The flow of information

A flow diagram illustrating how data is passed from a Publisher's site to the Subscription Linking API, first via subscriptions.linkSubscription() in the browser, and then via UpdateReaderEntitlements() on the server.

Figure 1. Sequence diagram for the high-level data flow of Subscription Linking process.

To implement Subscription Linking, a publisher’s site must use client-side JavaScript to initiate the linking for readers, and a server-side service to manage the entitlements of readers. Both of these systems use information from the hosted webpage, your publication’s Publisher Center configuration and GCP service account information.
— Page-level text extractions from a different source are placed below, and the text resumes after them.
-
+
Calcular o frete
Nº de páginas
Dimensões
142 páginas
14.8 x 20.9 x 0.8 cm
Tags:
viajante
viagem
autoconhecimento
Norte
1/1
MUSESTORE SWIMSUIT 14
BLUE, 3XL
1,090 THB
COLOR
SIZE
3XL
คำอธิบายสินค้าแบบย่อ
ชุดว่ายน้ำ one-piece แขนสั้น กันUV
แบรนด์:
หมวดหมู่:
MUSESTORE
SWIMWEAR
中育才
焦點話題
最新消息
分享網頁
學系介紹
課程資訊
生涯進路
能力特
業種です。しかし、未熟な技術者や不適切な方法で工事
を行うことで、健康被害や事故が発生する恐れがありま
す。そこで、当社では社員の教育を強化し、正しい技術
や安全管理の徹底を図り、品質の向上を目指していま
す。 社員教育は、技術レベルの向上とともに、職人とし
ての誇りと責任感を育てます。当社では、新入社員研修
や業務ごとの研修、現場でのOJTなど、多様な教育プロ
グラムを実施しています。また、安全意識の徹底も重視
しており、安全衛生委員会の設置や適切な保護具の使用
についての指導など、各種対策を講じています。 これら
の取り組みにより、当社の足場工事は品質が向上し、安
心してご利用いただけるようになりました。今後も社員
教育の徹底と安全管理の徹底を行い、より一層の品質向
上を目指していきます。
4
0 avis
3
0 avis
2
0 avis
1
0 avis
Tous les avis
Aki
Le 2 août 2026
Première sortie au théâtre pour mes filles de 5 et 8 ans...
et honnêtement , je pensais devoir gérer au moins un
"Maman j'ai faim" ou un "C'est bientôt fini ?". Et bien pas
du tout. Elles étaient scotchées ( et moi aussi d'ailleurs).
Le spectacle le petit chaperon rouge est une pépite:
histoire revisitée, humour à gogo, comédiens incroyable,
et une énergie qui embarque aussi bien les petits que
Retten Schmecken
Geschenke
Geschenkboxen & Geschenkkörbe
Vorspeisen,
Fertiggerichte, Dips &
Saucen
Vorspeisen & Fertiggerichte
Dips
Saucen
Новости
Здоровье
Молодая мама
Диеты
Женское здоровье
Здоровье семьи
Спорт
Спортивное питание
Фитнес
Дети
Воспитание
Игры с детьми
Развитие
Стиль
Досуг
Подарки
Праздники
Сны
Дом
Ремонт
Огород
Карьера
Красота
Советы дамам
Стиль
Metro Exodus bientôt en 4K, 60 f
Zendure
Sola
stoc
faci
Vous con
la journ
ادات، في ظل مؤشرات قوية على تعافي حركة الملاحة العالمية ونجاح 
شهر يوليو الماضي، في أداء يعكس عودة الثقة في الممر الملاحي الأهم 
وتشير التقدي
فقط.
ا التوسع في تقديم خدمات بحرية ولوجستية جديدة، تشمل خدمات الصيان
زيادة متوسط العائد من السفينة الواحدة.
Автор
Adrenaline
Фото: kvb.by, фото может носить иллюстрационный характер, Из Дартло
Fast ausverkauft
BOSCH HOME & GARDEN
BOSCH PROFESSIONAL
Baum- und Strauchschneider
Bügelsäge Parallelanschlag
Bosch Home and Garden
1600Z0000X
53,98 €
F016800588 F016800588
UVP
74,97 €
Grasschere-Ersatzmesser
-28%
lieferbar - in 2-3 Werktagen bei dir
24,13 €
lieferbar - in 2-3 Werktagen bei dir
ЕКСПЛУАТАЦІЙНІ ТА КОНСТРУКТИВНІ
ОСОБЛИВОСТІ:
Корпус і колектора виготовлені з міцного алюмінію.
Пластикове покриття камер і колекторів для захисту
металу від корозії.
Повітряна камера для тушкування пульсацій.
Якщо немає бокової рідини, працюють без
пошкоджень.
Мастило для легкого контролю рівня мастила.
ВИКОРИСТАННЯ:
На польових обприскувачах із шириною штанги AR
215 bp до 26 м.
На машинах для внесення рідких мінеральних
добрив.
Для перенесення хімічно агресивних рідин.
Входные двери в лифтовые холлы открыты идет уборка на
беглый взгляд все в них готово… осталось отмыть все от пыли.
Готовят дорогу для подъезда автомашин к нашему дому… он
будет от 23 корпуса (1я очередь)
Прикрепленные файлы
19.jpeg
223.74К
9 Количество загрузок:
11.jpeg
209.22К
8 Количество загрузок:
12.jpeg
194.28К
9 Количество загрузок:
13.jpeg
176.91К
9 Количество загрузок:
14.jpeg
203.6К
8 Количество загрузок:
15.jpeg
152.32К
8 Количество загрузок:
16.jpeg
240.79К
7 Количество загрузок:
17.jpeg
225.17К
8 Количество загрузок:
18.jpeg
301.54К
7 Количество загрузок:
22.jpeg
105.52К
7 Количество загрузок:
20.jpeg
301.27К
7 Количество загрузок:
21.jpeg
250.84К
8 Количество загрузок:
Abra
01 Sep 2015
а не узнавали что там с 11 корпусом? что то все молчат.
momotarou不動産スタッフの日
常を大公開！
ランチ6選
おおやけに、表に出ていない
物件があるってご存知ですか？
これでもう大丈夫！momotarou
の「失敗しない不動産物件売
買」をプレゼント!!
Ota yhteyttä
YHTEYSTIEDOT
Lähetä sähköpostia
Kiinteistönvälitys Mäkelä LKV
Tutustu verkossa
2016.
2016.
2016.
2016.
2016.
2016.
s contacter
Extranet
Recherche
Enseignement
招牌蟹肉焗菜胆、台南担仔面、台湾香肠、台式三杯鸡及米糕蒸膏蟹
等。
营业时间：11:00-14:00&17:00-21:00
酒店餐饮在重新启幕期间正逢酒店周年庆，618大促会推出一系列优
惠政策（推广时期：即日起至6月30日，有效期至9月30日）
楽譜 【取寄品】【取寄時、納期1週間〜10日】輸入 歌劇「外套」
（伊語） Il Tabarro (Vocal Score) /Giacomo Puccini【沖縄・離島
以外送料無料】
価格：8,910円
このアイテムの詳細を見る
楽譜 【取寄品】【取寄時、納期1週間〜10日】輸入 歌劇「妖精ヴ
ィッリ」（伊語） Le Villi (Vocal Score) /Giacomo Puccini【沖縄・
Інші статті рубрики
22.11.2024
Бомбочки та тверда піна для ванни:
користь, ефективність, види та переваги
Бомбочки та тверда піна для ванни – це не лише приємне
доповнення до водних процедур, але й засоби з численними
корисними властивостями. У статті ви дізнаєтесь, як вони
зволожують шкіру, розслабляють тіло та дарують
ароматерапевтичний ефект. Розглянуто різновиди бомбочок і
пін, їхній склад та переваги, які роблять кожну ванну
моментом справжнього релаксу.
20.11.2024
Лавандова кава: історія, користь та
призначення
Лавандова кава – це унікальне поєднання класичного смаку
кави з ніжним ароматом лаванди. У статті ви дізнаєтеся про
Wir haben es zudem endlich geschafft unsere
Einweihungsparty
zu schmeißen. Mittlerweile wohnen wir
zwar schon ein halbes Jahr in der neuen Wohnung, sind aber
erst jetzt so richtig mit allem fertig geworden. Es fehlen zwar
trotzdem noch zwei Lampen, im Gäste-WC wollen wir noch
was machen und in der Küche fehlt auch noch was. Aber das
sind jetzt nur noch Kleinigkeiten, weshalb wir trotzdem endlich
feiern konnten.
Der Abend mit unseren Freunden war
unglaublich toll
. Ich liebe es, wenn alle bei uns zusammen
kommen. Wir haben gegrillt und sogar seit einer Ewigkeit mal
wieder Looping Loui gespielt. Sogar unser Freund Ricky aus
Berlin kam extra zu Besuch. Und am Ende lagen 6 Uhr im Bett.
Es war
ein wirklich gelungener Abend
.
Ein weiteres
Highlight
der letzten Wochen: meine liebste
Walking through linking a subscription

  1. A reader with a paying subscription or contribution entitlement comes to your website.
  2. Your client-side code uses swg.js to offer the reader the opportunity to link their account to their Google Account, so that they can receive the benefits of the association, via a button or call-to-action that you design and place on your website.
  3. After triggering the call-to-action (either explicitly through a click, or implicitly as the result of another action or state), the reader logs in to their Google Account (or selects from those currently active), and grants permission to the publisher to associate reader information with their Google Account. The publisher creates a publisher-provided identifier (PPID) for the reader as part of the request, which is saved with the reader’s Google Account and is used for subsequent api interactions.
  4. After granting permission, the reader is sent back to the publisher’s site. The publisher can now let Google know which entitlements the reader is entitled to.
  5. (Asynchronously) Publishers will send Google information for each reader that has successfully linked their account, using their PPIDs to update Google’s record of the PPID’s entitlements. Google’s record of a PPID’s entitlement(s) must be kept fresh, as these records are deleted after becoming stale. A record becomes stale 30 days after the record’s expiration date, and is subsequently purged.

Benefits

When a reader visits a publisher’s site that has integrated Subscription Linking, and they have paid for a subscription or contribution on this site, the reader can link their publisher account to their Google account. These readers are then eligible to have increased visibility on the content from this publication on Google products, such as Search and Discover. This allows readers to maximize their consumption of content from the publications they’ve paid for. Readers can unlink their publisher account from their Google account at any time, or via a publisher-provided action.

Summary of reader benefits

  1. Readers search for any content, news or non-news, and see the “From your subscriptions” list.
  2. Readers interact with Discover (either via their Android home screen, or on iOS in the Google app, Chrome, or via a home screen widget) and can see “From your subscriptions” as a section within Discover. A pair of screenshots showing the From your subscriptions module on a search results page

Figure 2. Screenshot of the “From your Subscriptions” module on a search results page on desktop and mobile.

Publisher benefits from a Linked Subscription

  • More efficient, longer-term resilient server-side setup for account management
  • Does not require creating a public OAuth IDP and entitlements endpoint, as previous versions of Account Linking required
  • Improved user engagement and retention by featuring the publication’s content more distinctly within Google’s search engine results pages.